Jun 23, 2010, 9:57 AM EDT
UPDATE 9:57 pm: The two sides have reached a deal — the Nets will get a 2012 second round pick, according to Chad Ford. The NBA equivalent of a player to be named later. That is not much to get back for an up-and-coming player like CDR.
But it does free up just more than $800,000 in salary space. The Nets may make other money-saving moves in an effort to have space for two max free agents this summer.
8:34 pm: Chris Douglas-Roberts is one of those guys always mentioned as part of the future of the New Jersey Nets.

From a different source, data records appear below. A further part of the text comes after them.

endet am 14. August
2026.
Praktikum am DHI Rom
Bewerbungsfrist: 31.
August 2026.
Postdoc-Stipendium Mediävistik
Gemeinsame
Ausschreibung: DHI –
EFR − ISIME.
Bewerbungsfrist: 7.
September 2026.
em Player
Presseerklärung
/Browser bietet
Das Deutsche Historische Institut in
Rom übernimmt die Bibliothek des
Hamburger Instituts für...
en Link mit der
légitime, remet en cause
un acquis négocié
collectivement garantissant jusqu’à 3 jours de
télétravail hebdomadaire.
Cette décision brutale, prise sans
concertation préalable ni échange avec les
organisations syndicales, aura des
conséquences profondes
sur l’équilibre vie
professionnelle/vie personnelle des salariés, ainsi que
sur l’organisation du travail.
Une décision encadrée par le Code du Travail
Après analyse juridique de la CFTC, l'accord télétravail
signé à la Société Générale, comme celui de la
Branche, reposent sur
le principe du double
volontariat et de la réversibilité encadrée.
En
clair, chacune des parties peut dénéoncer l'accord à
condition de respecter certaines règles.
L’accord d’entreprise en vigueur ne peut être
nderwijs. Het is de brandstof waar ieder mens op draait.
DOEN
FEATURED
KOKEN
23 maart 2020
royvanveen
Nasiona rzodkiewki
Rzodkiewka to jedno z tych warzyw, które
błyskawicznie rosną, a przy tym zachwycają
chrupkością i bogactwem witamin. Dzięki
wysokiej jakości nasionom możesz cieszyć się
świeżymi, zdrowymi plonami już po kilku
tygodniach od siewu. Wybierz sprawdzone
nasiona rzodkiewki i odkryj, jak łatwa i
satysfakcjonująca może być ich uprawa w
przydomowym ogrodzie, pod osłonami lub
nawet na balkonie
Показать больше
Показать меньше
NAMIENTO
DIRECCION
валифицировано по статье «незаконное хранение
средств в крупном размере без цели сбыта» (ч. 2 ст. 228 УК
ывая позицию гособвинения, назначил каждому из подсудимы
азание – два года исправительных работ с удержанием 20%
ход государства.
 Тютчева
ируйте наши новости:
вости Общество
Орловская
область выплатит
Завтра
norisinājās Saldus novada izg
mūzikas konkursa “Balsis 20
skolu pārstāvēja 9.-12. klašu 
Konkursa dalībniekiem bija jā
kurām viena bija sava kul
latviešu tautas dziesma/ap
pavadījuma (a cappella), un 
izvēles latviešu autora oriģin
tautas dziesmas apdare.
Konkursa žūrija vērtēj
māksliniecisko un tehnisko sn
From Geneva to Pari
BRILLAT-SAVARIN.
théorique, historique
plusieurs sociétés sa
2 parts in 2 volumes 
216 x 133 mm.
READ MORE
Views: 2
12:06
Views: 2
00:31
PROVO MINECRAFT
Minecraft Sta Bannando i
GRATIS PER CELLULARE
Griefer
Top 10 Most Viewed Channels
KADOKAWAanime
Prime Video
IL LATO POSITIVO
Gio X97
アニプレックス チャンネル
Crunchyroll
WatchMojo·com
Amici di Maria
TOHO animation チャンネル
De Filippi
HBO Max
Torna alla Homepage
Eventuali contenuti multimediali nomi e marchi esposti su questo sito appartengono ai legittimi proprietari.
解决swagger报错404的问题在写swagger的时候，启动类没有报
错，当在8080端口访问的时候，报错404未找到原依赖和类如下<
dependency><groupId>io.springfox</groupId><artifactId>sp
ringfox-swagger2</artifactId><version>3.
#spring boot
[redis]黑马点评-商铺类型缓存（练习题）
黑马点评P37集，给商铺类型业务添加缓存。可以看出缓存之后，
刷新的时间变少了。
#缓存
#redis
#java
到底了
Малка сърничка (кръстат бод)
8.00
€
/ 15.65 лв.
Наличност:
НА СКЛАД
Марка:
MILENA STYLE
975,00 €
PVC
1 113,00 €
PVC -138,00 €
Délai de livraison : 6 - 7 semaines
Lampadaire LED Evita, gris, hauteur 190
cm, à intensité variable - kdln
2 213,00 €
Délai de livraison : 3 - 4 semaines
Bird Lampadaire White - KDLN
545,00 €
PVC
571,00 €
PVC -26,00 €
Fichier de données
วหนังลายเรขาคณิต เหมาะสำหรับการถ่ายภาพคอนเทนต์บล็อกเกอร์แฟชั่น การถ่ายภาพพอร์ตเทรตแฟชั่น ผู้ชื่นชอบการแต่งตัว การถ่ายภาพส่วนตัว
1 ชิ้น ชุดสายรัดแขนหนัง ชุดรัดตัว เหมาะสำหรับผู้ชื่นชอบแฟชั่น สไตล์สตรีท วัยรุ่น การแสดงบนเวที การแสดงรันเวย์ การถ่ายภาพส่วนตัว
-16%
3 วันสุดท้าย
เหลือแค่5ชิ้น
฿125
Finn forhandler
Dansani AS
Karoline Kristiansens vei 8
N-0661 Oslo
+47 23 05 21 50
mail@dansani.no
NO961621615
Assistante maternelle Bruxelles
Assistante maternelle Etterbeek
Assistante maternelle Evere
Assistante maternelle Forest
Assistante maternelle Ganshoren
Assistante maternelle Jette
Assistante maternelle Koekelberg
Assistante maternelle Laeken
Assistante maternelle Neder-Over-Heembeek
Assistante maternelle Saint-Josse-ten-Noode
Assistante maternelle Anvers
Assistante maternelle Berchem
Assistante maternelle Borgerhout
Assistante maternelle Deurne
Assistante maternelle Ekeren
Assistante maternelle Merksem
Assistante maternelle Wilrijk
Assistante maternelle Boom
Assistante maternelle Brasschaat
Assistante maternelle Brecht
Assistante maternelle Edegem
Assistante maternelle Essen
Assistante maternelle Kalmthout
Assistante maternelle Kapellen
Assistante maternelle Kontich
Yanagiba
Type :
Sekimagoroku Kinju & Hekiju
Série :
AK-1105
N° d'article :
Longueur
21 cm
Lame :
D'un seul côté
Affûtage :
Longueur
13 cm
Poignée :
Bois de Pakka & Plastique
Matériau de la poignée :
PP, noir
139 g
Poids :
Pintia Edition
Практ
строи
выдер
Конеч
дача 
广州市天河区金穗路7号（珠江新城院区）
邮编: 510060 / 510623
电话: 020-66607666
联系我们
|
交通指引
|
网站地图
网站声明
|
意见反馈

Not so much, at least in the eyes of Rod Thorn. What he is picturing is more like Devin Harris at the one, Wesley Johnson at the three, Carlos Boozer at the four and Brook Lopez in the middle.
Let me explain.
CDR is about to be traded to the Milwaukee Bucks for the bargain basement price of just a second round pick, the two teams are just haggling over which second-round pick in what year will come back to New Jersey, according to Yahoo’s Adrian Wojnarowski, who broke the trade.
This is another sign that the Nets are set to draft Syracuse’s Wesley Johnson with the No. 3 pick and were trying to avoid any controversy or glut of talent out on the wing.
Then in eight days the Nets are going to target Utah power forward Carlos Boozer in free agency, according to ESPN’s Marc Stein.
That all would make the Nets pretty good on paper, certainly a playoff team in the East. On paper. Of course, on paper they were better than a 12 win team last season, so be careful as you walk up to the betting window.
The CDR move comes as a surprise. We’re all pretty high on what Douglas-Roberts could be — although his NBA game has yet to reach his twitter game levels. Teammate Terrance Williams reacted on twitter like a lot of Nets fans to the news of the trade:
CDR got traded? What helllllll noooooo
CDR started 38 games for the struggling Nets last season but really doesn’t bring a whole lot to the table beyond scoring — which he doesn’t even do that efficiently right now (45 percent shooting last year, 51 percent true shooting percentage, both a little below the league averages). But he could get his shot off. And everyone saw potential in him.
And at just $854,389 (his salary next year), it seemed worth hanging on to if that potential could mature. But the Nets are moving on.
The Bucks may have gotten a steal, he should get some burn as a Buck to show how he has grown.